Les médias français ont claironné toute la journée de lundi que le Hezbollah
avait remporté largement les élections législatives de dimanche au Liban. La
réalité est que peu de choses ont changé sur le front politique libanais et que
la presse occidentale accorde trop d'importance au Hezbollah. Compte tenu du
totalitarisme que fait régner ce parti sur la communauté chiite, il est normal
qu'il ait consolidé son pouvoir en son sein.
Le système politique libanais fondé sur le communautarisme ne permet en réalité à personne d'obtenir une majorité (le Hezbollah n'a que 12 députés, 27 avec ses alliés du mouvement chiite Amal sur 128).
Il y a en effet 128 sièges de député au
Parlement (chiffre paire !), 64 chrétiens et 64 musulmans dont 28 sunnites, 28
chiites, 7 druzes et 1 alaouite. Les partis politiques représentent chacun une
communauté précise et au final tout le monde doit composer avec tout le monde.
Il est donc techniquement impossible au Hezbollah ou à un autre de remporter
les élections.
Dès la fermeture des bureaux de vote dimanche, le sunnite Saad Hariri, le chef du Hezbollah Hasan Nasrallah ainsi que tous les chefs de file chrétiens ont exprimé le désir de travailler ensemble pour former un nouveau gouvernement.
Cela étant dit, le "Parti de Dieu", n'a pas besoin de remporter des victoires électorales, étant une puissante organisation armée, la seule au Liban en dehors de l'armée nationale, il impose continuellement ses volontés par la menace et l'intimidation.
En fait, les vrais vainqueurs de ces élections sont les Forces Libanaises de Samir Geagea (ancienne organisation armée chrétienne transformée en partie politique), ils ont en effet fait passer leur bloc parlementaire de huit à seize sièges.

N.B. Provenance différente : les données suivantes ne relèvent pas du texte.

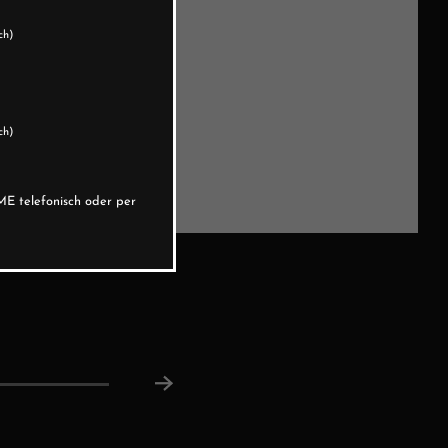
ch)
ch)
E telefonisch oder per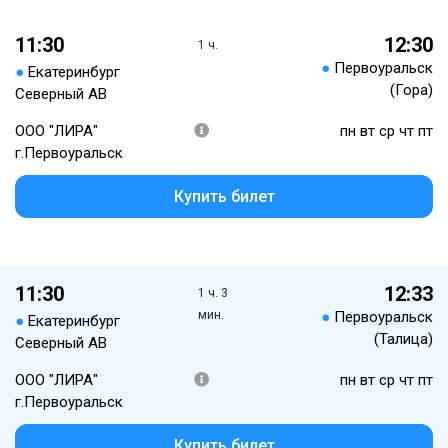
11:30
12:30
1 ч.
●
Первоуральск
●
Екатеринбург
(Гора)
Северный АВ
ООО "ЛИРА"
пн вт ср чт пт
г.Первоуральск
Купить билет
11:30
12:33
1 ч. 3
мин.
●
Первоуральск
●
Екатеринбург
(Талица)
Северный АВ
ООО "ЛИРА"
пн вт ср чт пт
г.Первоуральск
Купить билет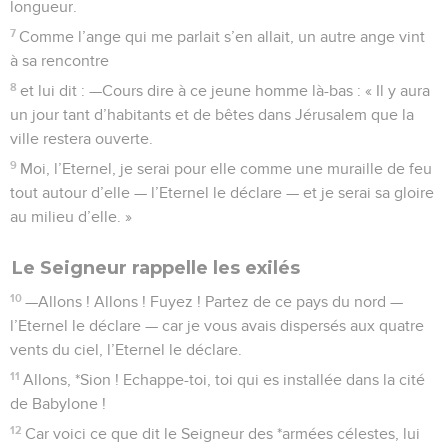
longueur.
7
Comme l’ange qui me parlait s’en allait, un autre ange vint
à sa rencontre
8
et lui dit : —Cours dire à ce jeune homme là-bas : « Il y aura
un jour tant d’habitants et de bêtes dans Jérusalem que la
ville restera ouverte.
9
Moi, l’Eternel, je serai pour elle comme une muraille de feu
tout autour d’elle — l’Eternel le déclare — et je serai sa gloire
au milieu d’elle. »
Le Seigneur rappelle les exilés
10
—Allons ! Allons ! Fuyez ! Partez de ce pays du nord —
l’Eternel le déclare — car je vous avais dispersés aux quatre
vents du ciel, l’Eternel le déclare.
11
Allons, *Sion ! Echappe-toi, toi qui es installée dans la cité
de Babylone !
12
Car voici ce que dit le Seigneur des *armées célestes, lui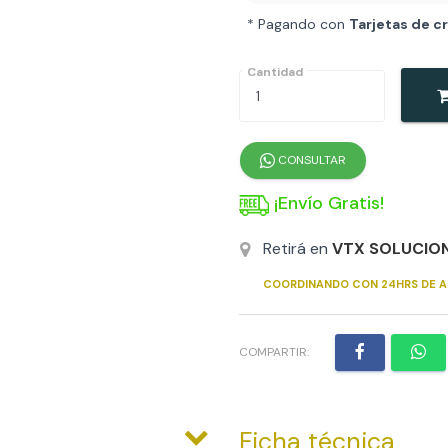
* Pagando con
Tarjetas de c
Cantidad
CONSULTAR
¡Envío Gratis!
Retirá en
VTX SOLUCIO
COORDINANDO CON 24HRS DE A
COMPARTIR:
Ficha técnica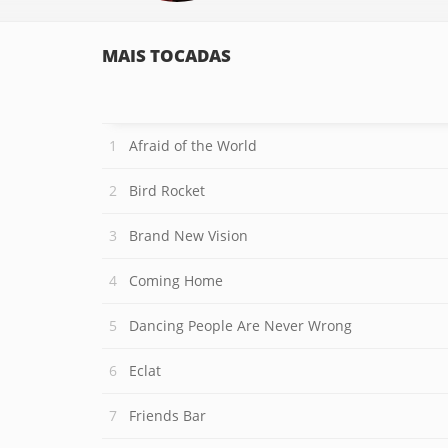
MAIS TOCADAS
Afraid of the World
Bird Rocket
Brand New Vision
Coming Home
Dancing People Are Never Wrong
Eclat
Friends Bar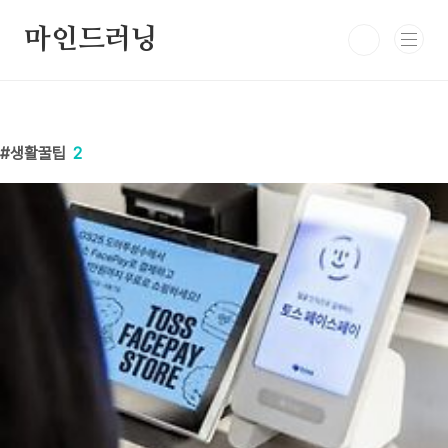
본문 바로가기
마인드러닝
생활꿀팁
2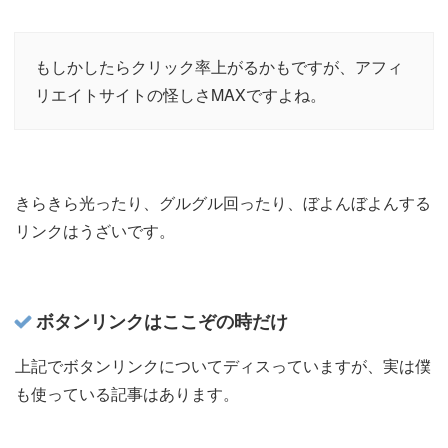
もしかしたらクリック率上がるかもですが、アフィ
リエイトサイトの怪しさMAXですよね。
きらきら光ったり、グルグル回ったり、ぼよんぼよんする
リンクはうざいです。
ボタンリンクはここぞの時だけ
上記でボタンリンクについてディスっていますが、実は僕
も使っている記事はあります。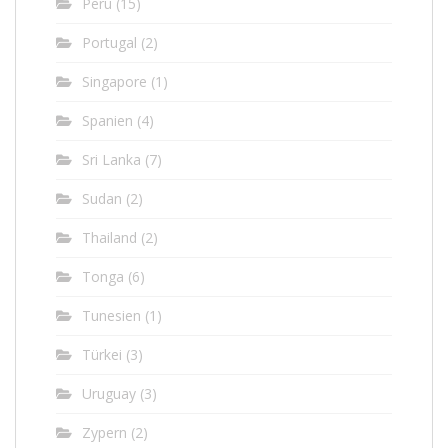
Peru
(15)
Portugal
(2)
Singapore
(1)
Spanien
(4)
Sri Lanka
(7)
Sudan
(2)
Thailand
(2)
Tonga
(6)
Tunesien
(1)
Türkei
(3)
Uruguay
(3)
Zypern
(2)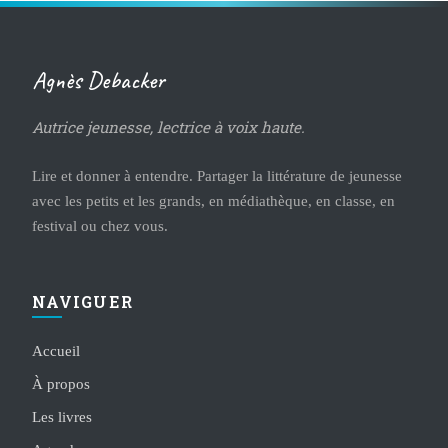
Agnès Debacker
Autrice jeunesse, lectrice à voix haute.
Lire et donner à entendre. Partager la littérature de jeunesse
avec les petits et les grands, en médiathèque, en classe, en
festival ou chez vous.
NAVIGUER
Accueil
À propos
Les livres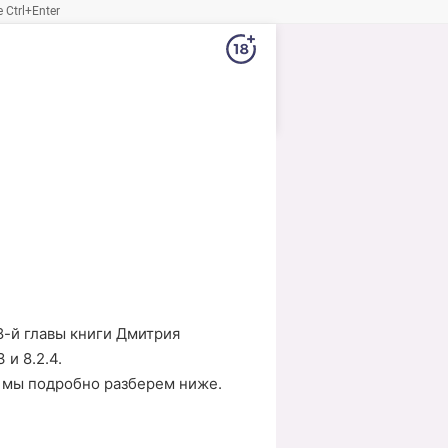
Ctrl+Enter
-й главы книги Дмитрия
 и 8.2.4.
е мы подробно разберем ниже.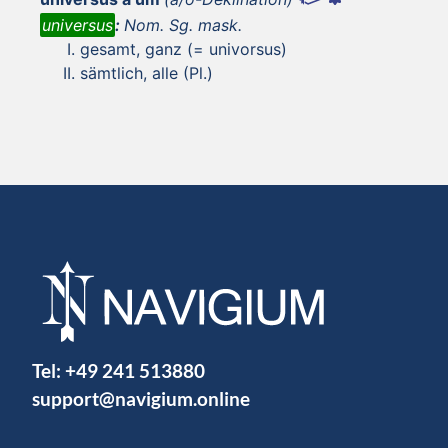
universus
:
Nom. Sg. mask.
gesamt, ganz (= univorsus)
sämtlich, alle (Pl.)
Tel:
+49 241 513880
support@navigium.online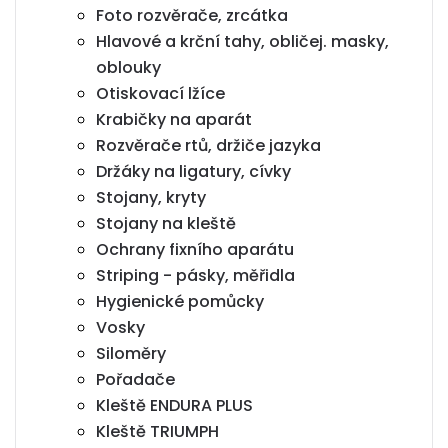
Foto rozvěrače, zrcátka
Hlavové a krční tahy, obličej. masky,
oblouky
Otiskovací lžíce
Krabičky na aparát
Rozvěrače rtů, držiče jazyka
Držáky na ligatury, cívky
Stojany, kryty
Stojany na kleště
Ochrany fixního aparátu
Striping - pásky, měřidla
Hygienické pomůcky
Vosky
Siloměry
Pořadače
Kleště ENDURA PLUS
Kleště TRIUMPH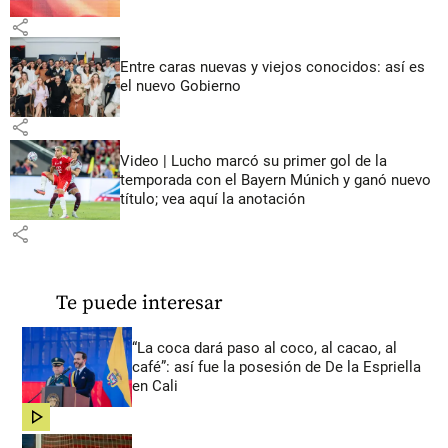
share
Entre caras nuevas y viejos conocidos: así es
el nuevo Gobierno
share
Video | Lucho marcó su primer gol de la
temporada con el Bayern Múnich y ganó nuevo
título; vea aquí la anotación
share
Te puede interesar
“La coca dará paso al coco, al cacao, al
café”: así fue la posesión de De la Espriella
en Cali
share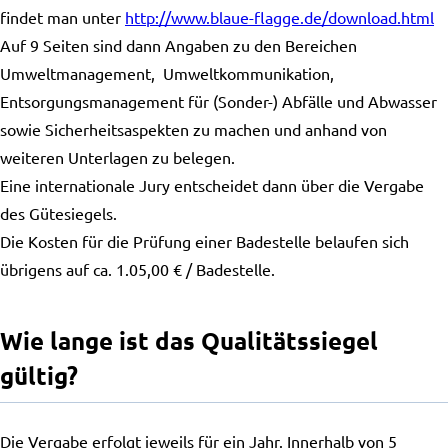
findet man unter
http://www.blaue-flagge.de/download.html
Auf 9 Seiten sind dann Angaben zu den Bereichen
Umweltmanagement, Umweltkommunikation,
Entsorgungsmanagement für (Sonder-) Abfälle und Abwasser
sowie Sicherheitsaspekten zu machen und anhand von
weiteren Unterlagen zu belegen.
Eine internationale Jury entscheidet dann über die Vergabe
des Gütesiegels.
Die Kosten für die Prüfung einer Badestelle belaufen sich
übrigens auf ca. 1.05,00 € / Badestelle.
Wie lange ist das Qualitätssiegel
gültig?
Die Vergabe erfolgt jeweils für ein Jahr. Innerhalb von 5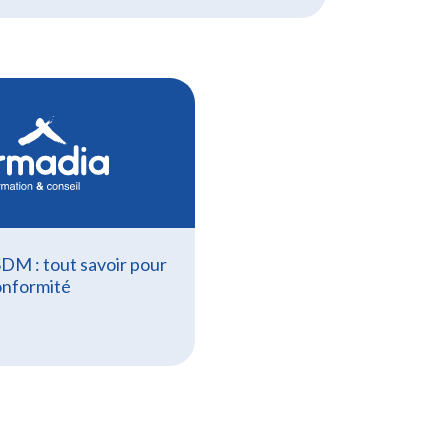
DM : tout savoir pour
onformité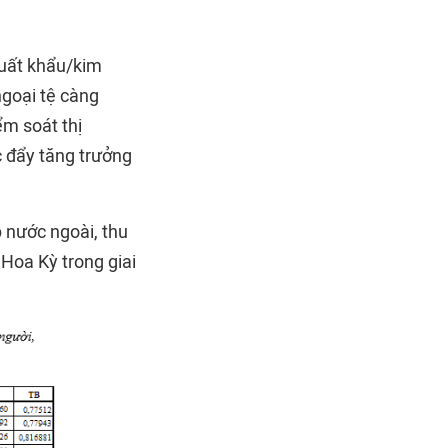
xuất khẩu/kim
ngoại tệ càng
ểm soát thị
c đẩy tăng trưởng
p nước ngoài, thu
Hoa Kỳ trong giai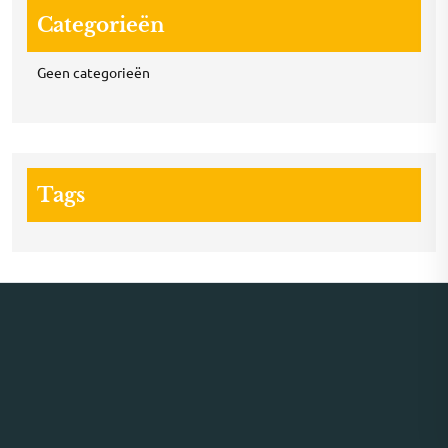
Categorieën
Geen categorieën
Tags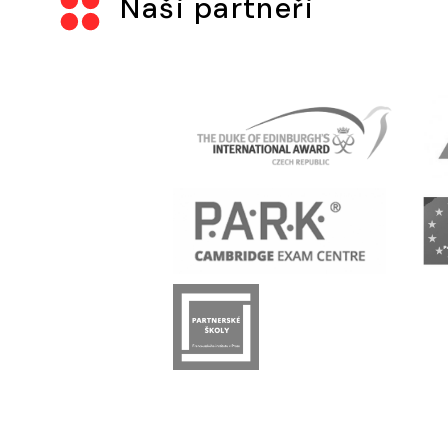
Naši partneři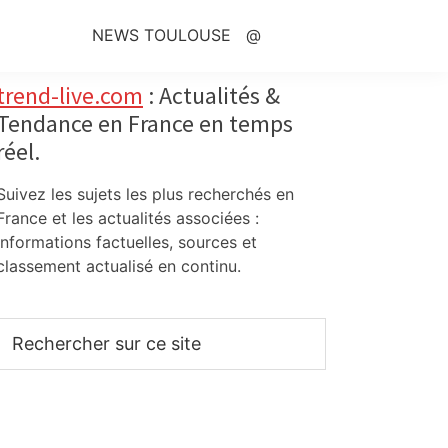
NEWS TOULOUSE
@
Primary
trend-live.com
: Actualités &
Tendance en France en temps
Sidebar
réel.
Suivez les sujets les plus recherchés en
France et les actualités associées :
informations factuelles, sources et
classement actualisé en continu.
Rechercher
sur
ce
site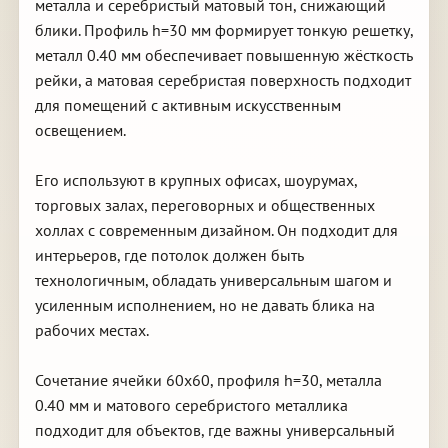
металла и серебристый матовый тон, снижающий
блики. Профиль h=30 мм формирует тонкую решетку,
металл 0.40 мм обеспечивает повышенную жёсткость
рейки, а матовая серебристая поверхность подходит
для помещений с активным искусственным
освещением.
Его используют в крупных офисах, шоурумах,
торговых залах, переговорных и общественных
холлах с современным дизайном. Он подходит для
интерьеров, где потолок должен быть
технологичным, обладать универсальным шагом и
усиленным исполнением, но не давать блика на
рабочих местах.
Сочетание ячейки 60х60, профиля h=30, металла
0.40 мм и матового серебристого металлика
подходит для объектов, где важны универсальный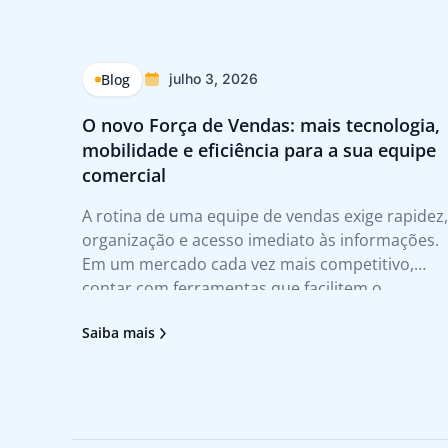
Blog
julho 3, 2026
O novo Força de Vendas: mais tecnologia,
mobilidade e eficiência para a sua equipe
comercial
A rotina de uma equipe de vendas exige rapidez,
organização e acesso imediato às informações.
Em um mercado cada vez mais competitivo,
contar com ferramentas que facilitem o
atendimento ao cliente e agilizem a tomada de
Saiba mais
decisão deixou de ser um diferencial para se
tornar uma necessidade. Foi pensando nesses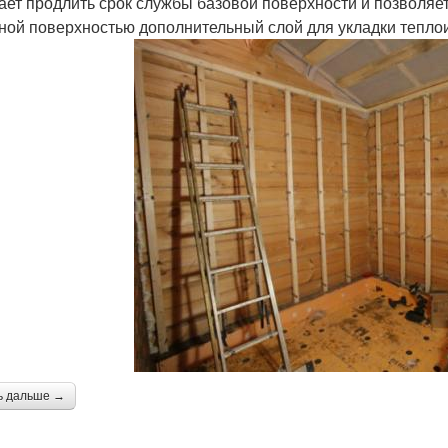
ает продлить срок службы базовой поверхности и позволяет
ной поверхностью дополнительный слой для укладки тепло
ь дальше →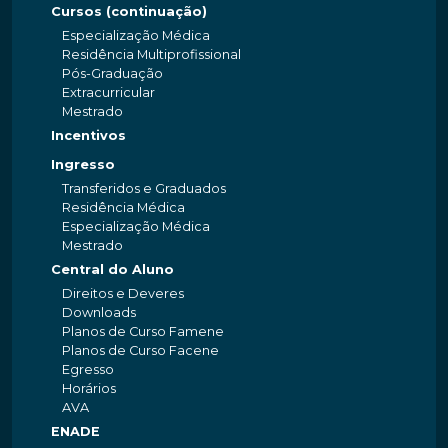
Cursos (continuação)
Especialização Médica
Residência Multiprofissional
Pós-Graduação
Extracurricular
Mestrado
Incentivos
Ingresso
Transferidos e Graduados
Residência Médica
Especialização Médica
Mestrado
Central do Aluno
Direitos e Deveres
Downloads
Planos de Curso Famene
Planos de Curso Facene
Egresso
Horários
AVA
ENADE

Le quasi-monopole du parti du général Aoun sur les communautés chrétiennes a donc été brisé.
D'autre part, le nouveau chef du CPL (parti du général Aoun), Gebran Bassil, a une position différente sur le Hezbollah que le président Michel Aoun et la pression chrétienne sur le parti chiite va augmenter avec le renforcement des Forces Libanaises.
Les observateurs politiques locaux n'excluent pas une alliance entre les Forces Libanaises, le CPL d'Aoun et les partisans sunnites de S. Hariri pour affronter le Hezbollah.